[TASK DATA]:
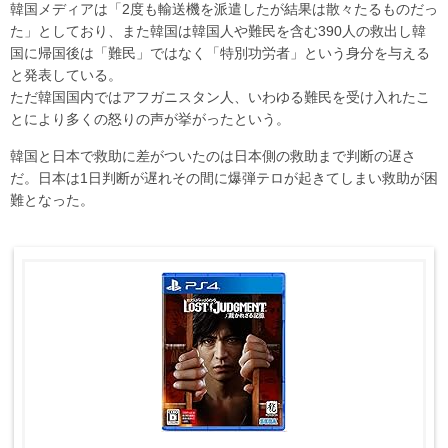
韓国メディアは「2度も輸送機を派遣したが結果は散々たるものだっ
た」としており、また韓国は韓国人や難民を含む390人の救出し韓
国に帰国後は「難民」ではなく「特別功労者」という身分を与える
と発表している。
ただ韓国国内ではアフガニスタン人、いわゆる難民を受け入れたこ
とにより多くの怒りの声が挙がったという。
韓国と日本で救助に差がついたのは日本側の救助まで判断の遅さ
だ。日本は1日判断が遅れその間に爆弾テロが起きてしまい救助が困
難となった。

[EXERCISE DETAILS]: The listing must be repeated word for word, and none of its pictures may appear in the copy.

[RESULT FOR THIS EXERCISE]:
韓国メディアは「2度も輸送機を派遣したが結果は散々たるものだっ
た」としており、また韓国は韓国人や難民を含む390人の救出し韓
国に帰国後は「難民」ではなく「特別功労者」という身分を与える
と発表している。
ただ韓国国内ではアフガニスタン人、いわゆる難民を受け入れたこ
とにより多くの怒りの声が挙がったという。
韓国と日本で救助に差がついたのは日本側の救助まで判断の遅さ
だ。日本は1日判断が遅れその間に爆弾テロが起きてしまい救助が困
難となった。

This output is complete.